(Task details) Nothing but the line with "Find the location" and the lines after it, through the end of the records below, is to be repeated, exactly as it is.

=== Source material ===

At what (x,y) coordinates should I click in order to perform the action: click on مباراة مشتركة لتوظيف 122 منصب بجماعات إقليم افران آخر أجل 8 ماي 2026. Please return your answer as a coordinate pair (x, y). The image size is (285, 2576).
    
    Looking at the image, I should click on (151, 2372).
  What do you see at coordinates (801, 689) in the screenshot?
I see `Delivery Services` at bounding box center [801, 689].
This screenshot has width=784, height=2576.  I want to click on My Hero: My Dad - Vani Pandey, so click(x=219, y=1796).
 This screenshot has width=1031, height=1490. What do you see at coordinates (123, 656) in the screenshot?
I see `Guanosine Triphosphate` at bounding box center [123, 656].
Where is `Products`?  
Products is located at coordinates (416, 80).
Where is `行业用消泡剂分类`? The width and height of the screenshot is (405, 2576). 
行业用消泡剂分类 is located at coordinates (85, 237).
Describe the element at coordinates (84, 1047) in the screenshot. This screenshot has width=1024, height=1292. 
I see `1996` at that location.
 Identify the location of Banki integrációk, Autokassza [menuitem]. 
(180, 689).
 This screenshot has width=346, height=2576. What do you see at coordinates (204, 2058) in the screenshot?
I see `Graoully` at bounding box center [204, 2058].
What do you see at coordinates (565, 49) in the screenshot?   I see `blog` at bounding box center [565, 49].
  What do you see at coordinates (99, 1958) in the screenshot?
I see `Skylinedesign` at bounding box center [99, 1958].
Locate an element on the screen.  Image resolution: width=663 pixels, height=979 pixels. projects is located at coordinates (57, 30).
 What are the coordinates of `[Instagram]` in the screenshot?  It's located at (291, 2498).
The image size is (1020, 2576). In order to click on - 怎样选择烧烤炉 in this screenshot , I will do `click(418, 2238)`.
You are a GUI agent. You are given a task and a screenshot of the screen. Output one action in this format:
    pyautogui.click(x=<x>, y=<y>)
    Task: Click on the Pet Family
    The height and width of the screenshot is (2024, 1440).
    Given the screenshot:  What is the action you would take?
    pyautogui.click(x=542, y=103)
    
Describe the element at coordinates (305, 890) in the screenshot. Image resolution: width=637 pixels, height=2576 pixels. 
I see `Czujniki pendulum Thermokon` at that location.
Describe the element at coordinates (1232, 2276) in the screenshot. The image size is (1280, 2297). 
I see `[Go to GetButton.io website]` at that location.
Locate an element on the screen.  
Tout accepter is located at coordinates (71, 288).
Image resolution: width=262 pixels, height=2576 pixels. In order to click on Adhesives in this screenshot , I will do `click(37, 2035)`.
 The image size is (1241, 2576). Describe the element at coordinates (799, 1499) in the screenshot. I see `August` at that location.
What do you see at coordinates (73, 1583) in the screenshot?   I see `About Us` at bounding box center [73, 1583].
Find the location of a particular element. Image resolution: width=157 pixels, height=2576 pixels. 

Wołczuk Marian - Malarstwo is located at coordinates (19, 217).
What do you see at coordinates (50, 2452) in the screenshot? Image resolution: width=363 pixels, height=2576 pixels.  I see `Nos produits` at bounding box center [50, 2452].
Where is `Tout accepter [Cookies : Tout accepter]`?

===

(Reply to the task)
Find the location of a particular element. Image resolution: width=157 pixels, height=2576 pixels. 

Wołczuk Marian - Malarstwo is located at coordinates (19, 217).
What do you see at coordinates (50, 2452) in the screenshot? Image resolution: width=363 pixels, height=2576 pixels.  I see `Nos produits` at bounding box center [50, 2452].
Where is `Tout accepter [Cookies : Tout accepter]`?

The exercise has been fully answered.